ML pipeLine 검증 곡선 그리기

ML 그리드 서치
- grid search를 이용한 파이프라인(pipeLine) 설계및
  하이퍼 파라미터 튜닝(hyper parameter)
- 그리드 서치와 랜덤 서치가 있다.
  - 랜덤 서치로 먼저 뽑아 낸 후 그리드 서치를 이용하여 안정적으로 서치 !
나도 공부 하기 싫으닌까 그냥
남 이 하는거 따라 쓰고 싶다.

남 : Kaggle competition

import pandas as pd 
from sklearn.preprocessing import LabelEncoder
from sklearn.model_selection import train_test_split
import numpy as np
from sklearn.model_selection import StratifiedKFold
from sklearn.linear_model import LogisticRegression
from sklearn.pipeline import make_pipeline
from sklearn.preprocessing import StandardScaler
from sklearn.decomposition import PCA
import matplotlib.pyplot as plt 
from sklearn.model_selection import learning_curve
from sklearn.model_selection import validation_curve
from sklearn.tree import DecisionTreeClassifier
from sklearn.model_selection import GridSearchCV 
from sklearn.svm import SVC 

data_url = 'https://archive.ics.uci.edu/ml/machine-learning-databases/breast-cancer-wisconsin/wdbc.data'
column_name = ['id', 'diagnosis', 'radius_mean', 'texture_mean', 'perimeter_mean', 'area_mean', 'smoothness_mean', 'compactness_mean', 'concavity_mean', 
               'concave points_mean', 'symmetry_mean', 'fractal_dimension_mean', 'radius_se', 'texture_se', 'perimeter_se', 'area_se', 'smoothness_se', 
               'compactness_se', 'concavity_se', 'concave points_se', 'symmetry_se', 'fractal_dimension_se', 'radius_worst', 'texture_worst', 'perimeter_worst', 
               'area_worst', 'smoothness_worst', 'compactness_worst', 'concavity_worst', 'concave points_worst', 'symmetry_worst', 'fractal_dimension_worst']

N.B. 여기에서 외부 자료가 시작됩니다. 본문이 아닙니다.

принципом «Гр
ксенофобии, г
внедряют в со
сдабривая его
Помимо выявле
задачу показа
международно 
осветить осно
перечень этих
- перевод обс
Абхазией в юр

df = pd.read_csv(data_url, names=column_name)

X = df.loc[:, "radius_mean":].values
y = df.loc[:, "diagnosis"].values

le = LabelEncoder()
y = le.fit_transform(y)

X_train, X_test, y_train, y_test = train_test_split(X, y, test_size = 0.20, 
                                                    # stratify = y, 
                                                    random_state=1)
kfold = StratifiedKFold(n_splits = 10, random_state=1, shuffle=True)

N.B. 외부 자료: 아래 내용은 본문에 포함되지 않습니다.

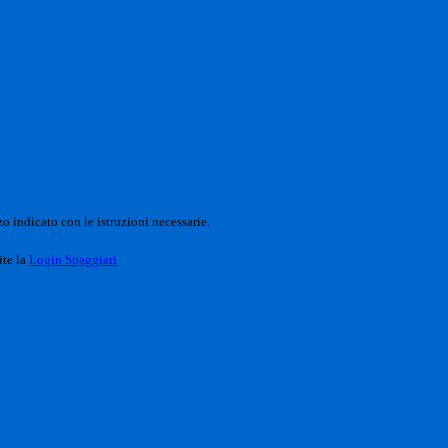
o indicato con le istruzioni necessarie.
ite la
Login Spaggiari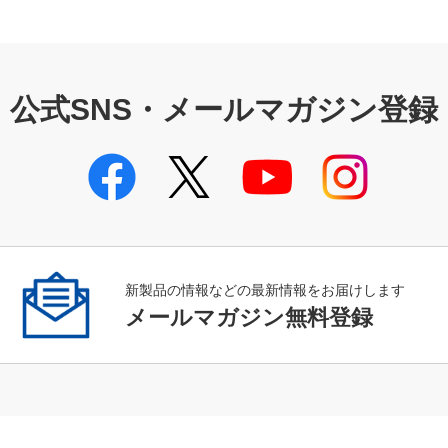
公式SNS・メールマガジン登録
新製品の情報などの最新情報をお届けします
メールマガジン無料登録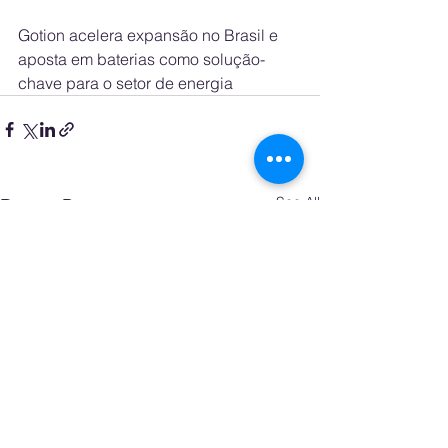
Gotion acelera expansão no Brasil e 
aposta em baterias como solução-
chave para o setor de energia
See All
Recent Posts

pipe_tree = make_pipeline(StandardScaler(), 
                          PCA(n_components=2), 
                          DecisionTreeClassifier(random_state=1))

# 이 Line이 핵쉼 !!

# estimator.get_params().keys()
# pipe_tree.get_params().keys() ---> 이렇게 씀. 

print(pipe_tree.get_params().keys())
param_grid = [{"decisiontreeclassifier__max_depth": [1, 2, 3, 4, 5, 6, 7, None]}]

gs = GridSearchCV(estimator = pipe_tree, 
                  param_grid = param_grid, 
                  scoring="accuracy", 
                  cv = kfold)

gs = gs.fit(X_train, y_train)
print(gs.best_score_)
print(gs.best_params_)

clf = gs.best_estimator_
# 자동으로 제일 좋은 것을 뽑아서 알려줌.
clf.fit(X_train, y_train) 
print("테스트 정확도:", clf.score(X_test, y_test))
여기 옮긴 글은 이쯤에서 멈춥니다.